Perhaps what was most surprising was to learn that actual businesses are deploying agents today. Client quotes during the keynote and on Google Cloud’s website demonstrated that business impact is already evident across diverse industries. For example, Revionics has implemented a multiagent system for optimizing retail pricing, while Renault Group developed agents to strategically place EV charging infrastructure using geographical analysis. Gordon Food Service is using Agentspace to change how it accesses enterprise knowledge with searches grounded in its data across Google Workspace and other sources like ServiceNow. These early examples demonstrate the potential for complex automation of previously human-intensive analytical workflows.
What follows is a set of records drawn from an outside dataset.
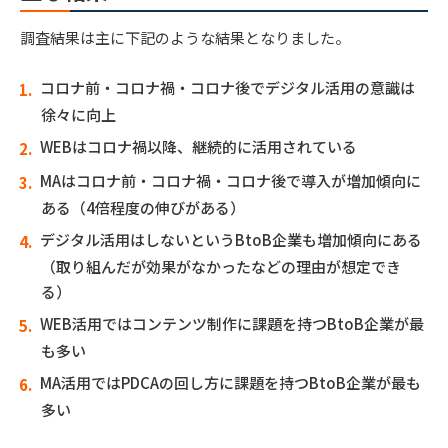
調査結果は主に下記のような結果となりました。
コロナ前・コロナ禍・コロナ後でデジタル活用の意識は
徐々に向上
WEBはコロナ禍以降、継続的に活用されている
MAはコロナ前・コロナ禍・コロナ後で導入が増加傾向に
ある（4倍程度の伸びがある）
デジタル活用はしないというBtoB企業も増加傾向にある
（取り組んだが効果がなかったなどの理由が想定でき
る）
WEB活用ではコンテンツ制作に課題を持つBtoB企業が最
も多い
MA活用ではPDCAの回し方に課題を持つBtoB企業が最も
多い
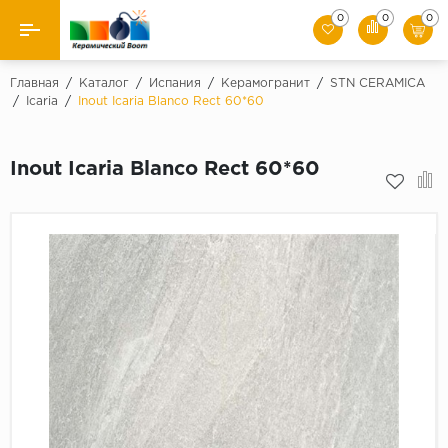
0
0
0
Назад
Главная
/
Каталог
/
Испания
/
Керамогранит
/
STN CERAMICA
/
Icaria
/
Inout Icaria Blanco Rect 60*60
Производители
Inout Icaria Blanco Rect 60*60
Керамическая плитка
Керамогранит
Мозаики
Искусственный камень
Клинкер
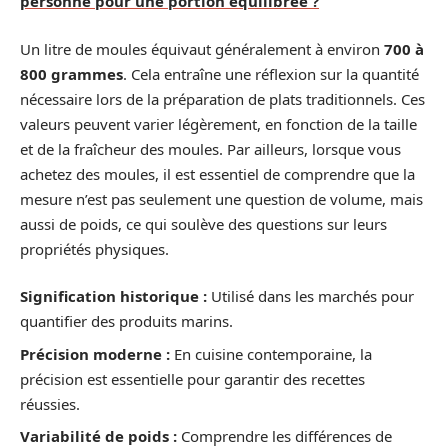
personne pour une portion équilibrée ?
Un litre de moules équivaut généralement à environ
700 à
800 grammes
. Cela entraîne une réflexion sur la quantité
nécessaire lors de la préparation de plats traditionnels. Ces
valeurs peuvent varier légèrement, en fonction de la taille
et de la fraîcheur des moules. Par ailleurs, lorsque vous
achetez des moules, il est essentiel de comprendre que la
mesure n’est pas seulement une question de volume, mais
aussi de poids, ce qui soulève des questions sur leurs
propriétés physiques.
Signification historique :
Utilisé dans les marchés pour
quantifier des produits marins.
Précision moderne :
En cuisine contemporaine, la
précision est essentielle pour garantir des recettes
réussies.
Variabilité de poids :
Comprendre les différences de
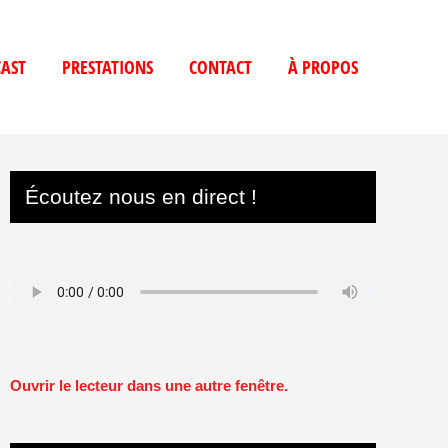
AST
PRESTATIONS
CONTACT
À PROPOS
Écoutez nous en direct !
Ouvrir le lecteur dans une autre fenêtre.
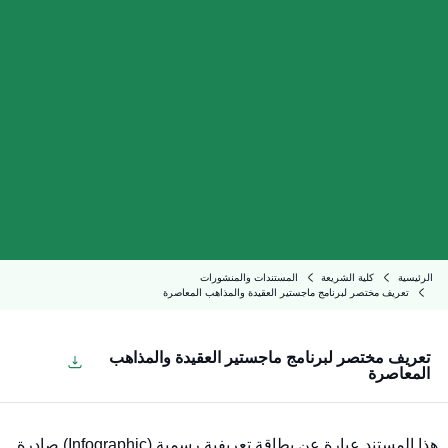
الرئيسية
كلية الشريعة
المستندات والمنشورات
تعريف مختصر لبرنامج ماجستير العقيدة والمذاهب المعاصرة
تعريف مختصر لبرنامج ماجستير العقيدة والمذاهب
المعاصرة
هذا المستند عبارة عن بطاقة تعريفية رسمية (Infographic) صادرة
The key takeaway: AI Agents Will Happen
The strategy provides elements for sophisticated developers, novice designers, and employees who must find and use agents to improve their workflow. The availability of models, connectors, and out-of-the-box agents will help eliminate painful trade-offs between model capability, enterprise integration, and production readiness. The result isn’t merely faster development but significantly more reliable agents prepared for mission-critical enterprise workflows.
As reasoning models and multi-agent systems evolve from experimental concepts to production realities, organizations should evaluate not only the capabilities of individual models but also the broader infrastructure required for responsible enterprise deployment. The key consideration for executives evaluating AI investments isn’t individual technical capabilities but rather the breadth of the portfolio and ecosystem to accelerate time-to-value while maintaining governance requirements. Google’s latest enhancements to Vertex AI and AI agent tooling suggest a maturing approach focused on practical enterprise adoption rather than merely advancing technical benchmarks.